Work request >>
In the records below, which lines include "right"? Copy them.

[Data extract]

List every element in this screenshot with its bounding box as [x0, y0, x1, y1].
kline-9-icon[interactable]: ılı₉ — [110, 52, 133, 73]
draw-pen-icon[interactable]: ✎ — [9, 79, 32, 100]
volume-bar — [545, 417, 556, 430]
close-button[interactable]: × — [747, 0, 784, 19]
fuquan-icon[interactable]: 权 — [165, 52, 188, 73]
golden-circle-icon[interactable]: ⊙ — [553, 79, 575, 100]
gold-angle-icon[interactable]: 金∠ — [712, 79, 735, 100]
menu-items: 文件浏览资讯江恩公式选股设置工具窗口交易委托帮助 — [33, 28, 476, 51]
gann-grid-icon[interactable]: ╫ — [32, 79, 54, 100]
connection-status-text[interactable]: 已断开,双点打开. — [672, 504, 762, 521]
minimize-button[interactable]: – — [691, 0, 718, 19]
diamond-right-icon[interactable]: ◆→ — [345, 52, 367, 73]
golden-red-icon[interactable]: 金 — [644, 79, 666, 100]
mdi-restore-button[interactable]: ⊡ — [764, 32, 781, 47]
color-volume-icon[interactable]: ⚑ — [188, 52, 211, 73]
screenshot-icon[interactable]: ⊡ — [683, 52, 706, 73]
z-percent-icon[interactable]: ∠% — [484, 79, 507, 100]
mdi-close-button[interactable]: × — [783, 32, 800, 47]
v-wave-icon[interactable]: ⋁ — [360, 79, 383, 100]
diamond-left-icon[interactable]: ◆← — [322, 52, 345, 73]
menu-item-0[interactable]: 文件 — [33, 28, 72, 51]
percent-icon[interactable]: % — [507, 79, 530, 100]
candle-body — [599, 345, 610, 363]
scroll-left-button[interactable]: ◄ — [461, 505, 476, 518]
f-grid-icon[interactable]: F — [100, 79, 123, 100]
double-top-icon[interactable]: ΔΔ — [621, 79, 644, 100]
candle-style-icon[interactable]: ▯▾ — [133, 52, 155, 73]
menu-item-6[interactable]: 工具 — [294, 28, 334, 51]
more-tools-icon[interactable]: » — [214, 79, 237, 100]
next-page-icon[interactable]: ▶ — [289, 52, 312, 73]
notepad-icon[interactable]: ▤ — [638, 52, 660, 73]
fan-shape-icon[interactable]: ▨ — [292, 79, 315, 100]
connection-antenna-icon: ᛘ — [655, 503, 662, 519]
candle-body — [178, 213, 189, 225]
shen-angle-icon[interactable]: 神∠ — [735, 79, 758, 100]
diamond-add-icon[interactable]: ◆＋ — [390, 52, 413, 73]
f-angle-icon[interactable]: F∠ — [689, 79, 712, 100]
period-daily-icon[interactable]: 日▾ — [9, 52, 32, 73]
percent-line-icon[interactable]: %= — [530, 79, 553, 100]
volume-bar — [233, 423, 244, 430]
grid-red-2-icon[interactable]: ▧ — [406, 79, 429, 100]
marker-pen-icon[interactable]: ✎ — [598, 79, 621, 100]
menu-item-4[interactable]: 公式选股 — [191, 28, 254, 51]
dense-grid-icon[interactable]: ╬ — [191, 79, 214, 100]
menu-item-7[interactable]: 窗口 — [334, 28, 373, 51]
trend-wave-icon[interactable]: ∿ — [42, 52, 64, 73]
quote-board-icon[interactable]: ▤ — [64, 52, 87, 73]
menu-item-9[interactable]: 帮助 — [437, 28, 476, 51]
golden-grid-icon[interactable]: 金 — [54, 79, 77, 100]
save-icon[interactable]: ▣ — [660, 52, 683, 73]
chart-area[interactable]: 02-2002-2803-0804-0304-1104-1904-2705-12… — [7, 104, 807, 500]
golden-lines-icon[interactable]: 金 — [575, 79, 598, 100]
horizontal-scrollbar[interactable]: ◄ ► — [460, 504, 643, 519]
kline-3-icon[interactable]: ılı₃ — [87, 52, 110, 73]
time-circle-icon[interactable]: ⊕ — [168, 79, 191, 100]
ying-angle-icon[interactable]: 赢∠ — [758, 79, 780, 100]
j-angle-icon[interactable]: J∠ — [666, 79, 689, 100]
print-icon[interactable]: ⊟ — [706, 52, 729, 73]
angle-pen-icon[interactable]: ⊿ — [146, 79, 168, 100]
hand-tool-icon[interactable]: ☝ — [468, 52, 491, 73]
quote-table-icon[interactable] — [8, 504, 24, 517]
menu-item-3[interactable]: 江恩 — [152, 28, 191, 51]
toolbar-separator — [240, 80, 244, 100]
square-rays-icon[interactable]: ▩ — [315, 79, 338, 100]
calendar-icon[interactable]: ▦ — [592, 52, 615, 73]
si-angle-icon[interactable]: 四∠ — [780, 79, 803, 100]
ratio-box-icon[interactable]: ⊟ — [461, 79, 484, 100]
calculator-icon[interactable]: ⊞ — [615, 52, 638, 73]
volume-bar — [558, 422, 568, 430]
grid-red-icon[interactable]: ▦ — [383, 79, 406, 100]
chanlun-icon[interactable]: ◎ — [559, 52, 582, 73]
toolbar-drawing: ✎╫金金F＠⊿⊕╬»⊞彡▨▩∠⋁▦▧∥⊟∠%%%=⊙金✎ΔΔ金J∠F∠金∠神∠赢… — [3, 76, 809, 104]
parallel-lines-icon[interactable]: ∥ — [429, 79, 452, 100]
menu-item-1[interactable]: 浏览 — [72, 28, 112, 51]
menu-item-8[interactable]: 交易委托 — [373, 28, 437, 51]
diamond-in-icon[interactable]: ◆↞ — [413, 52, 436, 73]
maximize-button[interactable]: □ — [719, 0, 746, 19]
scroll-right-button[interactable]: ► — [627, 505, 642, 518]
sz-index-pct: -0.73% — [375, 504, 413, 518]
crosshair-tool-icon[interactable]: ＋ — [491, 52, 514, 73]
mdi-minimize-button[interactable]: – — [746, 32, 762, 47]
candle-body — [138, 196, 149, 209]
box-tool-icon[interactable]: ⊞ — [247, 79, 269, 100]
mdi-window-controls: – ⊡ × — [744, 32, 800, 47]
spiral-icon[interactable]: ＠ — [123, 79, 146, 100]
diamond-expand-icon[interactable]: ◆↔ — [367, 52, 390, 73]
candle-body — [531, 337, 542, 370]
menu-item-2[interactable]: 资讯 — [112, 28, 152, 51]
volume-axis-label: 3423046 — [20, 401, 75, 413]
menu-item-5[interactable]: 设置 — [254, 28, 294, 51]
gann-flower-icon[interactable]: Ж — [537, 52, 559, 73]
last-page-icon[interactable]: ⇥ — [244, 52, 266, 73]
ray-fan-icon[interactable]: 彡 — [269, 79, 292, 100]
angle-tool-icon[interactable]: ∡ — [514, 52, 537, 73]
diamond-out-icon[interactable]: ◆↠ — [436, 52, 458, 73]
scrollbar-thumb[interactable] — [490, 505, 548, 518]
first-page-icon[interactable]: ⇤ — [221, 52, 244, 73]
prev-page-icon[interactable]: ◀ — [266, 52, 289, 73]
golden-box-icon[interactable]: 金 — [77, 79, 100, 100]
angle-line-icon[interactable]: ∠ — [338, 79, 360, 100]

[/Data extract]
[Data extract]

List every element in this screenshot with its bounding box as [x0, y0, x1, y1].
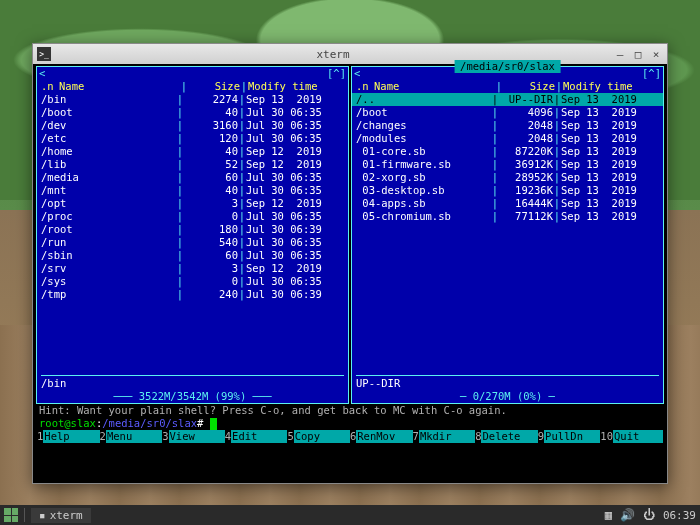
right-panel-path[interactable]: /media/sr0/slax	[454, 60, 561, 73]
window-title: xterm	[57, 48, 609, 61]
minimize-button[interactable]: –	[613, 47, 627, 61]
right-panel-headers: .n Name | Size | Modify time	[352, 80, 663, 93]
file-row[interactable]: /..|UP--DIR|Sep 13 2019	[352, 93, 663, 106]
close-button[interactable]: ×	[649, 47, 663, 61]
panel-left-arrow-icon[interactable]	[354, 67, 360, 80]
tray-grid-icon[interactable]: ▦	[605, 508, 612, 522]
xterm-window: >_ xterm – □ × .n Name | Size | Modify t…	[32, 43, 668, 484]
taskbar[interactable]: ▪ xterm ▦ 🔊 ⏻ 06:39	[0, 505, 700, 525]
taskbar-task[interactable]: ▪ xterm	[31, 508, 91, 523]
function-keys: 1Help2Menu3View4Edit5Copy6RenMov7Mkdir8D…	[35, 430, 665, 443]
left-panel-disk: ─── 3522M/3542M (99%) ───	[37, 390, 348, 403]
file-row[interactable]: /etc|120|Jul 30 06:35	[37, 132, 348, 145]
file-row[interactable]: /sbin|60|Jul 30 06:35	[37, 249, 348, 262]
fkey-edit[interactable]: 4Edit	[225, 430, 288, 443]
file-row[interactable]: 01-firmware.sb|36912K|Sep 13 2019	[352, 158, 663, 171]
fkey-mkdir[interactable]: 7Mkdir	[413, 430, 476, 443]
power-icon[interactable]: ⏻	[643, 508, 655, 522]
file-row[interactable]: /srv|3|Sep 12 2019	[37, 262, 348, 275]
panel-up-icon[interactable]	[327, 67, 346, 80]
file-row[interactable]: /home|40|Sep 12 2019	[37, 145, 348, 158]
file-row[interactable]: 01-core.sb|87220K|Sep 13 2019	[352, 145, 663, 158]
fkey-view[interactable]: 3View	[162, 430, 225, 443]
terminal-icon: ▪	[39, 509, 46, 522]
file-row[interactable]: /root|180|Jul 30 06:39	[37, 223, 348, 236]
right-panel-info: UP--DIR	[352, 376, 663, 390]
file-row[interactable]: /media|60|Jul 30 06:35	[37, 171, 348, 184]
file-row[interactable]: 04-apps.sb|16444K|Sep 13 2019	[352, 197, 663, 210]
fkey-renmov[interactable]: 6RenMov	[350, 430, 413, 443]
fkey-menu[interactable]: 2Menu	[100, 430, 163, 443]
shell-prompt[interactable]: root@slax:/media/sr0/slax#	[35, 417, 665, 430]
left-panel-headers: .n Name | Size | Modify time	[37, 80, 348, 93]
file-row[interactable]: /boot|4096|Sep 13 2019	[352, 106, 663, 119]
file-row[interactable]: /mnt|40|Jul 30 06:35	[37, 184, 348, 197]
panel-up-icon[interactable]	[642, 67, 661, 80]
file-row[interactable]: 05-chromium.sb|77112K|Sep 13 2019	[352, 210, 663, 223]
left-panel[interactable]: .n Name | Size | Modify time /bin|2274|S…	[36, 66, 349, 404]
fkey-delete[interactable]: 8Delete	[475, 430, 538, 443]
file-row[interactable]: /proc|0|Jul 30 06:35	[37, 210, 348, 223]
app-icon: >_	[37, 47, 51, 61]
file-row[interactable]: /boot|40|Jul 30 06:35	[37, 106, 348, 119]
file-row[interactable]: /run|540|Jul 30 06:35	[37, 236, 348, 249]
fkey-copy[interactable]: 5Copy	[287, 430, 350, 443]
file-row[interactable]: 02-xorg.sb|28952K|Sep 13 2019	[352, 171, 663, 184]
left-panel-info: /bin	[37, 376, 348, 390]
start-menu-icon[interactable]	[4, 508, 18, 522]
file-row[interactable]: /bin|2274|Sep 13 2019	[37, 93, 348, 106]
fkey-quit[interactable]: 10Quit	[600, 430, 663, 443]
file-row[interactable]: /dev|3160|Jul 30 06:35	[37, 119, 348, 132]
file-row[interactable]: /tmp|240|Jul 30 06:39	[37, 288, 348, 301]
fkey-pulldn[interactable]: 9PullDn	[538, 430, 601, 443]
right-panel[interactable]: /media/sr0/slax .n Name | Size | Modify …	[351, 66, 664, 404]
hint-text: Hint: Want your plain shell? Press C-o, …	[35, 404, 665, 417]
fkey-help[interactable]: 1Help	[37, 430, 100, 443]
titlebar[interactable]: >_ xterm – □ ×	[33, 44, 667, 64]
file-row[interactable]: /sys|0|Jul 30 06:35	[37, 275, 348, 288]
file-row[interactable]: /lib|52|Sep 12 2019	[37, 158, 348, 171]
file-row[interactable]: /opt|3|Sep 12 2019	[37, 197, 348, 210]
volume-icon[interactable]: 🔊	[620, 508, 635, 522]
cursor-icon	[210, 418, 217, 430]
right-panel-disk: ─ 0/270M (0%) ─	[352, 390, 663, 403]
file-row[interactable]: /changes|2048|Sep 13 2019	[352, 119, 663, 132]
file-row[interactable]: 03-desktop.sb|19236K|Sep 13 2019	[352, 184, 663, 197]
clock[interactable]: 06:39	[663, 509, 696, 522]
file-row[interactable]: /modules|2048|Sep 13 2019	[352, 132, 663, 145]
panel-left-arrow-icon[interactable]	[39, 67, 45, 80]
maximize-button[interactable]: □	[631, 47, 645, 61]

[/Data extract]

Response area >>
diamond-right-icon[interactable]: ◆→ — [345, 52, 367, 73]
scroll-right-button[interactable]: ► — [627, 505, 642, 518]
right-panel-path[interactable]: /media/sr0/slax	[454, 60, 561, 73]
right-panel-headers: .n Name | Size | Modify time	[352, 80, 663, 93]
right-panel-info: UP--DIR	[352, 376, 663, 390]
right-panel[interactable]: /media/sr0/slax .n Name | Size | Modify …	[351, 66, 664, 404]
right-panel-disk: ─ 0/270M (0%) ─	[352, 390, 663, 403]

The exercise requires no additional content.